### RECORDS SHOWN

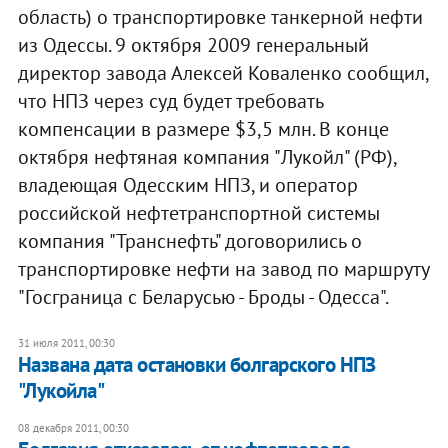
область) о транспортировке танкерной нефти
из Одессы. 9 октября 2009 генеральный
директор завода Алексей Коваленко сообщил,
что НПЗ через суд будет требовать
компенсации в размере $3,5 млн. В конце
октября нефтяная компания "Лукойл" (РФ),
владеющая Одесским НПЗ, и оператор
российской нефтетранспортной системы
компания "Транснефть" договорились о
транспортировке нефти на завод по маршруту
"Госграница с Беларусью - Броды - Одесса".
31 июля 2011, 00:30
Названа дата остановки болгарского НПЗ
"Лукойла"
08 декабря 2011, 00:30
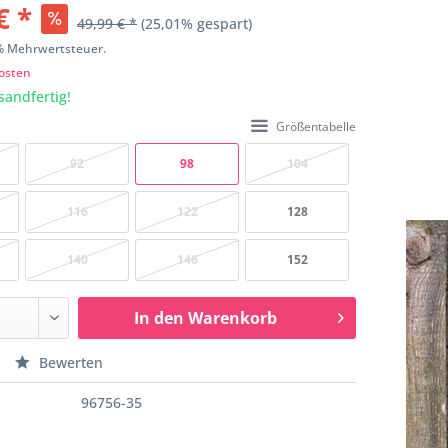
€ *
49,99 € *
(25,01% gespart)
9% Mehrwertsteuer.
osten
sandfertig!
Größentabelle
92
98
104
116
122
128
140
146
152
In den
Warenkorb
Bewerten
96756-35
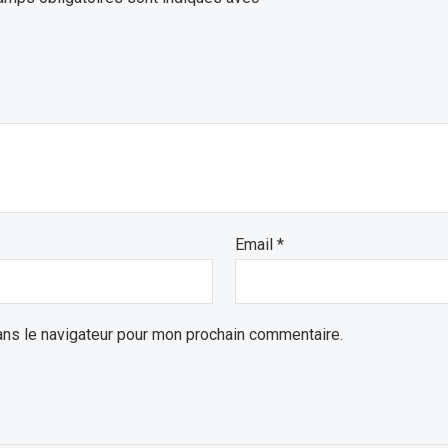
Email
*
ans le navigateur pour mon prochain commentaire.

######
### RECORDS SHOWN

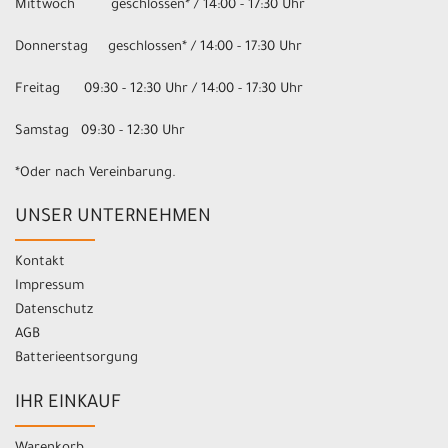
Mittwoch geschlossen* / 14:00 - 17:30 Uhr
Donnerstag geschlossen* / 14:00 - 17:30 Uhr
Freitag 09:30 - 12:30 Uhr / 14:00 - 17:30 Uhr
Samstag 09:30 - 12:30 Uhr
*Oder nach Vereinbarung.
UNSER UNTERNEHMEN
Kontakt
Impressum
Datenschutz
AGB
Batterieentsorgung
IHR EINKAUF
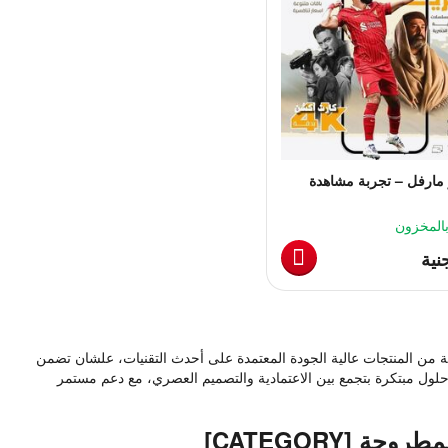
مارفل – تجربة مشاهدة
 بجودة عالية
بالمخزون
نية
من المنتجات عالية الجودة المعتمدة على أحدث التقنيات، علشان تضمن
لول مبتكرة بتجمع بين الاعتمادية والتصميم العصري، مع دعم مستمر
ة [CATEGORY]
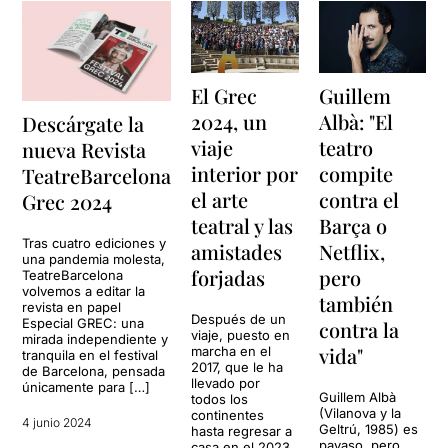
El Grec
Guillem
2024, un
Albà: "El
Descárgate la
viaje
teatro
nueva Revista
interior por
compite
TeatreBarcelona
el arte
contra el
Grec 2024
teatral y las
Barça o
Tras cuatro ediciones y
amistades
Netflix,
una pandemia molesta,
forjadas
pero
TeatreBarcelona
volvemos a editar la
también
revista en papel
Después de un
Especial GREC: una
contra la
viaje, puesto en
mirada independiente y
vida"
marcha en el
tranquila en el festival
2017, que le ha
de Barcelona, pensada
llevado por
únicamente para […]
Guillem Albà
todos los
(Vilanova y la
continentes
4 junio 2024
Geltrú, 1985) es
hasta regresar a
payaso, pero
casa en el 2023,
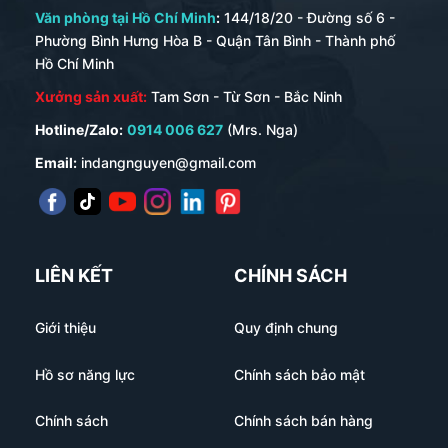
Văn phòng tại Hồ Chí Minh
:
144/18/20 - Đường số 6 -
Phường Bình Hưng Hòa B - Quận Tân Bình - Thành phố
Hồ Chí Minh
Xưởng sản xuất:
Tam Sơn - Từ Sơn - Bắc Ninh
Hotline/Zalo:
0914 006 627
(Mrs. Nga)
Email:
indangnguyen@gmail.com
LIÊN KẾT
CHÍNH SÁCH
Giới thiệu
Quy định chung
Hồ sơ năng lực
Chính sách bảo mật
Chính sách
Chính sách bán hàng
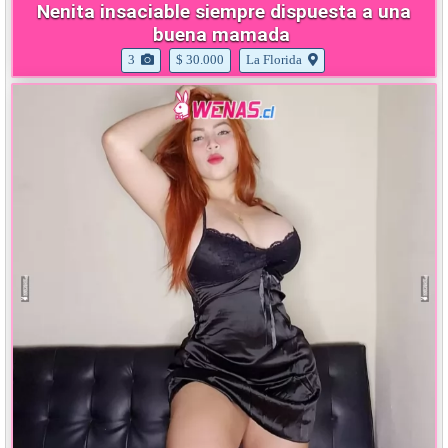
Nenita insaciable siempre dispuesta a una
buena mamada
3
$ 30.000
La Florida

######
### RECORDS SHOWN

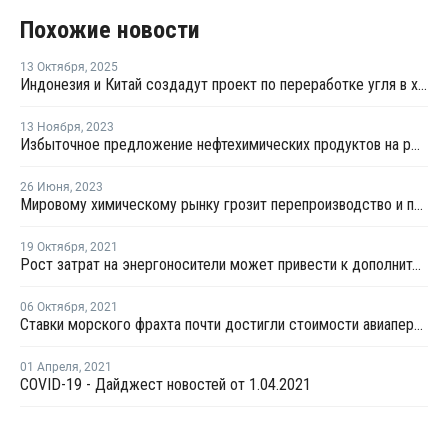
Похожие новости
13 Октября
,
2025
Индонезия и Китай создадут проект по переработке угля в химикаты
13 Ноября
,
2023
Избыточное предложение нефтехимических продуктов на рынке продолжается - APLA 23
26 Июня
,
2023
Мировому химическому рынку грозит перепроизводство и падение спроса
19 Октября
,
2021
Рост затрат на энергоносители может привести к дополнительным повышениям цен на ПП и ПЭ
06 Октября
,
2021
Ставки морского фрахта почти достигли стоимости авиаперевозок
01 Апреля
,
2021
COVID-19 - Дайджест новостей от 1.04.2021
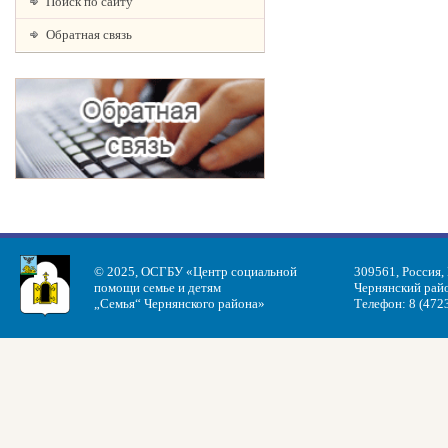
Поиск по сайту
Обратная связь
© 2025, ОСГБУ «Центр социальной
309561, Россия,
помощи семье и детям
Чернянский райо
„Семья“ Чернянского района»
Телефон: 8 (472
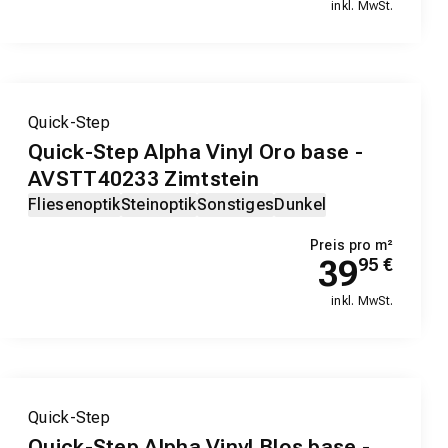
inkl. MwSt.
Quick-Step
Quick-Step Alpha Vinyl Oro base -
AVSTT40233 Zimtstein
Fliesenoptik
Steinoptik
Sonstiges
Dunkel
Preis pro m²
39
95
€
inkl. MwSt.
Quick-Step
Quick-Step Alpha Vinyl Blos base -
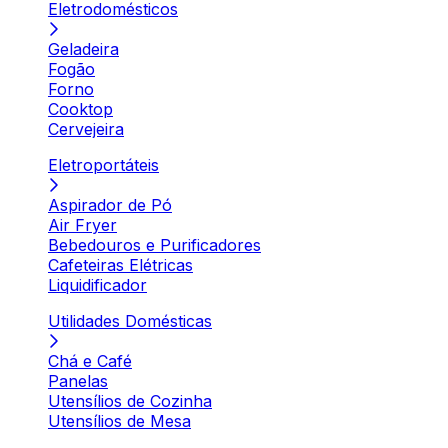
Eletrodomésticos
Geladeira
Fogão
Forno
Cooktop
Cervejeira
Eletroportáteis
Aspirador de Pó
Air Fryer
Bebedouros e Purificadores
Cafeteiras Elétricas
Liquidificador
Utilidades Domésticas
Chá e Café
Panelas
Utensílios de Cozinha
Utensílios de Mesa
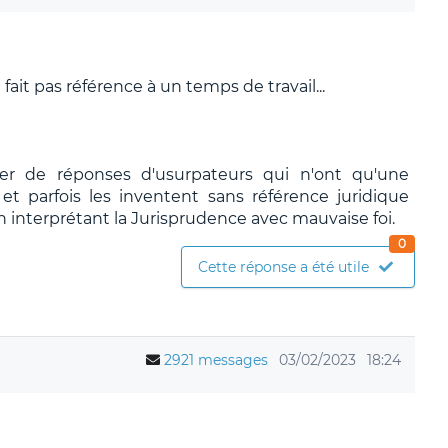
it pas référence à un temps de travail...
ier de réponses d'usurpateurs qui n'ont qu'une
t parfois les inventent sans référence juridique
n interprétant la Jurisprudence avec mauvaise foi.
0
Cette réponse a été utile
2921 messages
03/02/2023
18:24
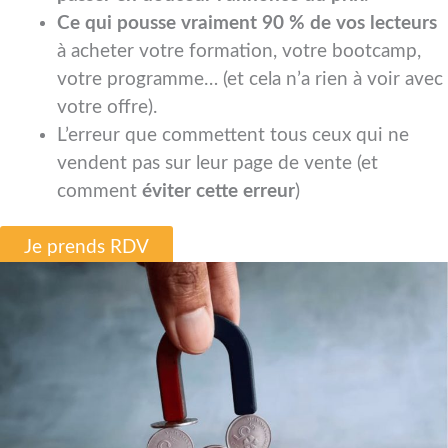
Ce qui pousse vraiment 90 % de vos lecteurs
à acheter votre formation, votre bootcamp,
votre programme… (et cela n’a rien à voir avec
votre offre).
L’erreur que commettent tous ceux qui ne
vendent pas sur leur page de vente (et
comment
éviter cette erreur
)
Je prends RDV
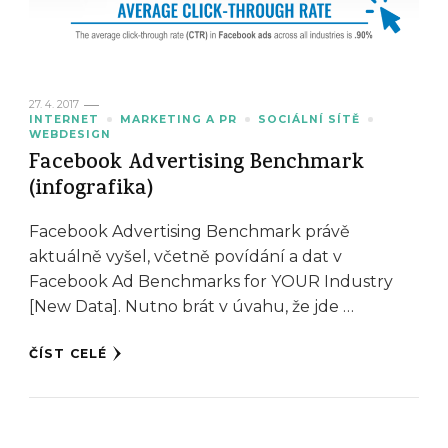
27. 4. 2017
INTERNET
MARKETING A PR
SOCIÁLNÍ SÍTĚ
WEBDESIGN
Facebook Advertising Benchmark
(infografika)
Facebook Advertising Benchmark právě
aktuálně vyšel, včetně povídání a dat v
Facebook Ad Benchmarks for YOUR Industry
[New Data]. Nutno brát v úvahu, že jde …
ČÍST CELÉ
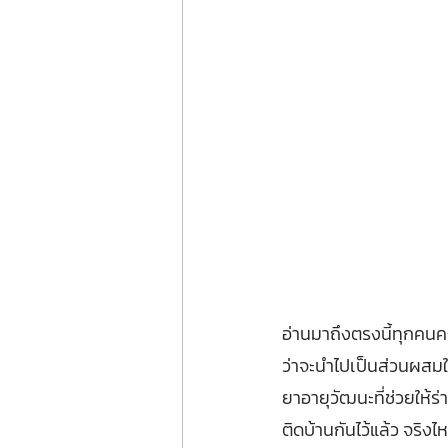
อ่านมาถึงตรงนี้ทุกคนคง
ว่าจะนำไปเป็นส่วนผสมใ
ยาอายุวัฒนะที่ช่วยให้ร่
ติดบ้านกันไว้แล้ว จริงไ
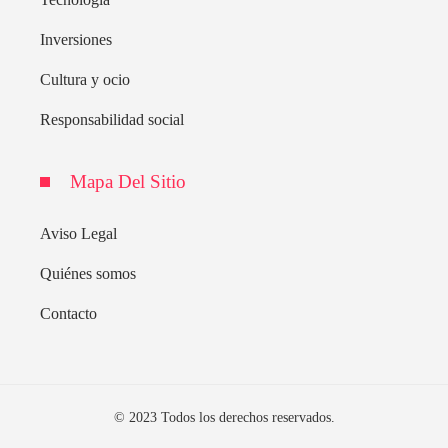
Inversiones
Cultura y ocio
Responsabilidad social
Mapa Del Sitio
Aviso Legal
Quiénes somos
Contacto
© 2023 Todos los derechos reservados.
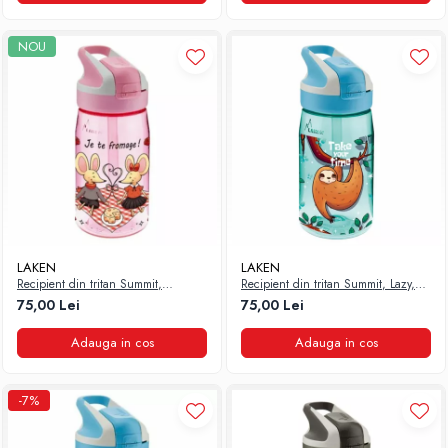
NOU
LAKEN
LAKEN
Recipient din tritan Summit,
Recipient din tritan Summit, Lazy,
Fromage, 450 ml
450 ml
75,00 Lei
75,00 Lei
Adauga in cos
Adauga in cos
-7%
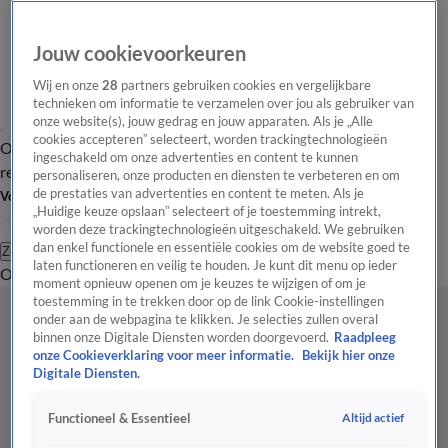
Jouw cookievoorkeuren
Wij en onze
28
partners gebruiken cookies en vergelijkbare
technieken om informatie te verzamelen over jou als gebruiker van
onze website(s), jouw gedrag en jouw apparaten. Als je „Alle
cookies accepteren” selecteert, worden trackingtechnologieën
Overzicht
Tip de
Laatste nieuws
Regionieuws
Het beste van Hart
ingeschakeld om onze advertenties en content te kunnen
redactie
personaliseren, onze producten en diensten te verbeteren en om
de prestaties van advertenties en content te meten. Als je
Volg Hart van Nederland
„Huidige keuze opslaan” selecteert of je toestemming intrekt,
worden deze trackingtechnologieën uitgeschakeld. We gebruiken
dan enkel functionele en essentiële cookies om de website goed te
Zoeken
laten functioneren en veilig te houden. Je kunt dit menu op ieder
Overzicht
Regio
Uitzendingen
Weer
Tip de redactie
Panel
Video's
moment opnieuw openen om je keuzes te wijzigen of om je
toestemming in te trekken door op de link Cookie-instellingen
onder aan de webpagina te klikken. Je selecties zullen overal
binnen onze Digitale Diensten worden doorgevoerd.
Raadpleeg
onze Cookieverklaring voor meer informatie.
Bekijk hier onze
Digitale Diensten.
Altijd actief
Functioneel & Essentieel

######

> _TASK INSTRUCTIONS_: Copy only these lines from the records above, exactly: the one with "область) о транспортировке танкерной нефти", the one with "ans le navigateur", and those between. Skip the pictures.

> _EXERCISE ANSWER_:
область) о транспортировке танкерной нефти
из Одессы. 9 октября 2009 генеральный
директор завода Алексей Коваленко сообщил,
что НПЗ через суд будет требовать
компенсации в размере $3,5 млн. В конце
октября нефтяная компания "Лукойл" (РФ),
владеющая Одесским НПЗ, и оператор
российской нефтетранспортной системы
компания "Транснефть" договорились о
транспортировке нефти на завод по маршруту
"Госграница с Беларусью - Броды - Одесса".
31 июля 2011, 00:30
Названа дата остановки болгарского НПЗ
"Лукойла"
08 декабря 2011, 00:30
€ *
49,99 € *
(25,01% gespart)
9% Mehrwertsteuer.
osten
sandfertig!
Größentabelle
92
98
104
116
122
128
140
146
152
In den
Warenkorb
Bewerten
96756-35
Email
*
ans le navigateur pour mon prochain commentaire.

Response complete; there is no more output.